"Oh! no, ma'am," cried her friend, "she is not at all sorry—come now, don't be a fool, child," she whispered, and led Fanny on.
"That is a good bargain for you," she added as she went on; "that spoiled little master has his own way, I think; it would be well for you, and your grandmother too, if you could sell sixpenny worth of flowers every day."
"Do you think I could, ma'am?" said Fanny, opening her hand and looking at her sixpence, "this will buy something to do poor granny good; do you think Mr. Simpson would give me a nosegay every day?"
"If you were to pay him for it, he would," said her friend; "suppose you were to go every morning about five o'clock, as many others do, and buy some flowers, and then sell them at the market; you might earn something, and that would be better than being idle, when poor Mrs. Newton is not able to do for herself and you."
So when Fanny got back, she gave her dear grandmother the sixpence.
"The Lord be praised!" said Mrs.

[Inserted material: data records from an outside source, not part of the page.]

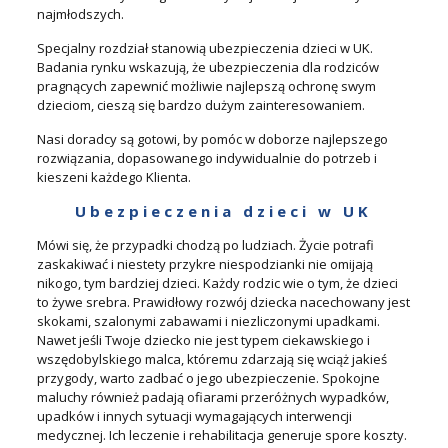
najmłodszych.
Specjalny rozdział stanowią ubezpieczenia dzieci w UK.
Badania rynku wskazują, że ubezpieczenia dla rodziców
pragnących zapewnić możliwie najlepszą ochronę swym
dzieciom, cieszą się bardzo dużym zainteresowaniem.
Nasi doradcy są gotowi, by pomóc w doborze najlepszego
rozwiązania, dopasowanego indywidualnie do potrzeb i
kieszeni każdego Klienta.
Ubezpieczenia dzieci w UK
Mówi się, że przypadki chodzą po ludziach. Życie potrafi
zaskakiwać i niestety przykre niespodzianki nie omijają
nikogo, tym bardziej dzieci. Każdy rodzic wie o tym, że dzieci
to żywe srebra. Prawidłowy rozwój dziecka nacechowany jest
skokami, szalonymi zabawami i niezliczonymi upadkami.
Nawet jeśli Twoje dziecko nie jest typem ciekawskiego i
wszędobylskiego malca, któremu zdarzają się wciąż jakieś
przygody, warto zadbać o jego ubezpieczenie. Spokojne
maluchy również padają ofiarami przeróżnych wypadków,
upadków i innych sytuacji wymagających interwencji
medycznej. Ich leczenie i rehabilitacja generuje spore koszty.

Newton, "for I scarcely knew how I was to get a loaf of bread for thee or myself to-morrow."
And then Fanny told her the plan she had formed about the flowers.

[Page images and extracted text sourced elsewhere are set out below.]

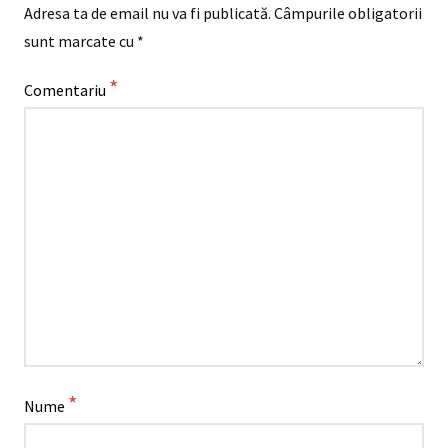
Adresa ta de email nu va fi publicată.
Câmpurile obligatorii
sunt marcate cu
*
*
Comentariu
*
Nume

Mrs. Newton was very sorry to think her dear child should be obliged to stand in a market place, or in the public streets, to offer anything for sale; but she said, "Surely it is Providence has opened this means of gaining a little bread, while I am laid here unable to do anything; and shall I not trust that Providence with the care of my darling child?"

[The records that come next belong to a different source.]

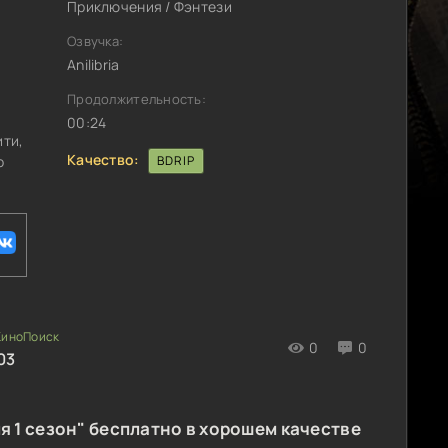
Приключения / Фэнтези
Озвучка:
Anilibria
Продолжительность:
00:24
ити,
Качество:
о
BDRIP
0
0
03
я 1 сезон" бесплатно в хорошем качестве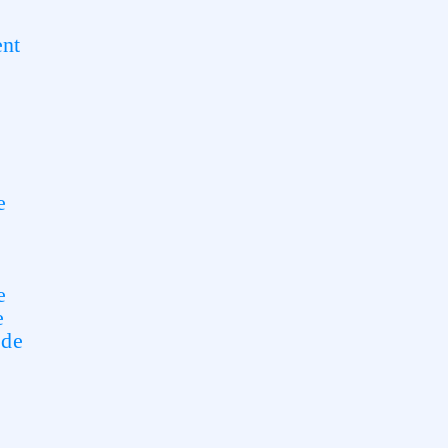
ent
e
e
e
 de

So from this time forth little Fanny set off every morning before five o'clock, to the nursery garden; and the nursery-man was very kind to her, and always gave her the nicest flowers; and instead of sitting down with the great girls, who went there also for flowers or vegetables, and tying them up in bunches, Fanny put them altogether in her little basket, and went away to her grandmother's room, and spread them out on the little table that poor Mrs. Newton might see them, while the sweet dew was yet sparkling on their bright leaves.
Then she would tell how beautiful the garden looked at that sweet early hour; and Mrs. Newton would listen with pleasure, for she loved a garden. She used to say, that God placed man in a garden when he was happy and holy; and when he was sinful and sorrowful, it was in a garden that the blessed Saviour wept and prayed for the sin of the world; and when his death had made atonement for that sin, it was in a garden his blessed body was laid.